And on the field, Lang has focused on his development as a player, going from a versatile backup to invaluable starter after beating out 2011 first-round draft pick Derek Sherrod for the starting left guard gig after Daryn Colledge's free-agent departure.
"T.J. is a young man who came here (and had) a bumpy start. But he showed a lot of versatility and was able to play multiple positions. Frankly, he could probably play center if we needed to," McCarthy said. "I'm very, very excited for him. He's a young man that's earned it. He's definitely someone we targeted as one of our core players. With that, I look for T.J. to grow as a person, player and even as a leader on our team."
Lang's signing, coupled with Sitton's extension, the 2010 first-round selection of right tackle Bryan Bulaga and the emergence of third-year left tackle Marshall Newhouse means the Packers have four of their five linemen locked up through 2013. Only veteran Jeff Saturday, whose two-year deal runs through 2013 but doesn't mean he'll play next year, is a question mark in front of NFL MVP quarterback Aaron Rodgers.
"I love it, dude. Being able to know we have a group of guys, at least for a while, is a great thing," Sitton said. "Anytime you play next to the same people, it's obviously going to help. Everything starts up front, and when we can all be on the same page – it starts with Jeff and Aaron, and goes out – and play next to the same guys, it just builds that chemistry. And being able to have the same guys and build the chemistry off the field helps, also. That helps on the field. I think it's an awesome thing. I'm super happy for T.J. now, and happy for the whole team. It's just going to make us better."
Added first-year offensive coordinator Tom Clements: "You always like to have a solid offensive line that's played together well. You look at it, we're young. We've got a lot of experience at the center position but everyone else is fairly young with some experience. So that's a good situation because they can just get better and better."

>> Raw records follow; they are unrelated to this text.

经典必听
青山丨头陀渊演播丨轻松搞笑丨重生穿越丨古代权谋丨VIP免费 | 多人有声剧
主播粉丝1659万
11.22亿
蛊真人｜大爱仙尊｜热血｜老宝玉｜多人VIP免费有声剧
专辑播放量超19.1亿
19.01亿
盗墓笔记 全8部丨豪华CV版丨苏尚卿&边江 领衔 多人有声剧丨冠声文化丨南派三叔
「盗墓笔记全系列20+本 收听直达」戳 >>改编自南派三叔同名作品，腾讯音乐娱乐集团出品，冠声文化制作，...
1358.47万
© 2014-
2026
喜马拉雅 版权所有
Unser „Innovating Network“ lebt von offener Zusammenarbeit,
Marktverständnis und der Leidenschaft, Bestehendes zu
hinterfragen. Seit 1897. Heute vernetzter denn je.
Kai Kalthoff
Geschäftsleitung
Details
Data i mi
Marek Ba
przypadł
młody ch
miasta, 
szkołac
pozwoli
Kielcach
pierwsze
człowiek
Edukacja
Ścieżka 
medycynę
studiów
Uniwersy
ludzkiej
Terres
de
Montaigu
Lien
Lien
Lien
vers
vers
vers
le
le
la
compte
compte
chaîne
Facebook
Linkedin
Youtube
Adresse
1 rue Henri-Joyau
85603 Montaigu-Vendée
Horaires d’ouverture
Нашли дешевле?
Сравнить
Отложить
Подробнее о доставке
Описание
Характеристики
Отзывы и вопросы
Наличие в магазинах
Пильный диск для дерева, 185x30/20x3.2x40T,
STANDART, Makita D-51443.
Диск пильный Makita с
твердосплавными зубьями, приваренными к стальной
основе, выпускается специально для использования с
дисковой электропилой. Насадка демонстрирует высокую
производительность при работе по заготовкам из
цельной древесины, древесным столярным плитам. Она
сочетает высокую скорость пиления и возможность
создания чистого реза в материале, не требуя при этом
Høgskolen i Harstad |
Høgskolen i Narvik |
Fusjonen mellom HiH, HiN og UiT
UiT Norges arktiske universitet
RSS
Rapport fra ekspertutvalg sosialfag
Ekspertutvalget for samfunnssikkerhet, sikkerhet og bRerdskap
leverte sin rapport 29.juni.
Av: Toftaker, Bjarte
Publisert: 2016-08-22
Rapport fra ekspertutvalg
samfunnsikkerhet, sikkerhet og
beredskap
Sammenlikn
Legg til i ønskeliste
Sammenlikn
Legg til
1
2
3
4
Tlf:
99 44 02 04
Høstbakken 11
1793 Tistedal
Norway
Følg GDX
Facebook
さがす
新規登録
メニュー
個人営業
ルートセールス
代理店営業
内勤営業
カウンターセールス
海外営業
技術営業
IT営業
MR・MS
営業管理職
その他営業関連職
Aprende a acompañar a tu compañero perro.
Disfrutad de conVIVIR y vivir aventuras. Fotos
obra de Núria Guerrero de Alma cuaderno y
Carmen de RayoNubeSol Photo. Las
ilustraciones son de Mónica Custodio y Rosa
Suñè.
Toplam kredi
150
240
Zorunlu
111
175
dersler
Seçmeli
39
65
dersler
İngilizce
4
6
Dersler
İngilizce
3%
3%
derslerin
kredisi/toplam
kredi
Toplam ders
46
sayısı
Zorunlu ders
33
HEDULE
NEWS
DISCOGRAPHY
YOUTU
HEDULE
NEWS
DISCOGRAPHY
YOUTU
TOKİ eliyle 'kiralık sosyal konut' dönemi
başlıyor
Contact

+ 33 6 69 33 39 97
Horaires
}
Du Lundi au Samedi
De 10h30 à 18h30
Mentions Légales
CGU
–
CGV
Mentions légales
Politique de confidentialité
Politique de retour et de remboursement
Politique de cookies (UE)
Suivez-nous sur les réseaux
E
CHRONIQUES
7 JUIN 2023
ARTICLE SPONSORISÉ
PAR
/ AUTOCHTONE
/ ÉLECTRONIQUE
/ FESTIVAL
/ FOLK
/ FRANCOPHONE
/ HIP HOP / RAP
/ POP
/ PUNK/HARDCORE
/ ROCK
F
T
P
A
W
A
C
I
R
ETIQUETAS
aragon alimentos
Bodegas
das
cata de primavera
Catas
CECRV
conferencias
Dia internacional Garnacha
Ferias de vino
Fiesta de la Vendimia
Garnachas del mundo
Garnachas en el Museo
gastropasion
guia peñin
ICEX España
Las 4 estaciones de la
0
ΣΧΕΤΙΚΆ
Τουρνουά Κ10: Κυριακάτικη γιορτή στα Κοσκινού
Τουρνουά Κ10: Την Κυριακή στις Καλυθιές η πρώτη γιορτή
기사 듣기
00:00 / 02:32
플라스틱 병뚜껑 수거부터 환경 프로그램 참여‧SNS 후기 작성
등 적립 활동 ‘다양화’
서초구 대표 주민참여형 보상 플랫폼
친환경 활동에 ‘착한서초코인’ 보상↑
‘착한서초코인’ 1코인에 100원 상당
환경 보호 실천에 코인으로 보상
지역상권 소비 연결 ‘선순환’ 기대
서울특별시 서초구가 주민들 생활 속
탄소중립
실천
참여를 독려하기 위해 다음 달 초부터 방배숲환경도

And that's exactly what Lang has done.
"I definitely credit the changes I made both at home and also in here as far as the work ethic, attitude and effort. It's all starting to slowly pay off, so I'm happy about that," Lang said. "Just cutting out some of the other B.S. that was going on – the drinking and all that crap –once I did that, it showed me, hey, it can change my work ethic in here, how I attack the film room, the weight room, the meetings, and just focus myself 100 percent on getting better. For me, it was pretty easy to do. I understood that if I didn't get a starting spot last year, I might not have a job.
"I think my strongest years are still ahead of me. I'm very excited we got this deal done and give me some security for a couple years to come."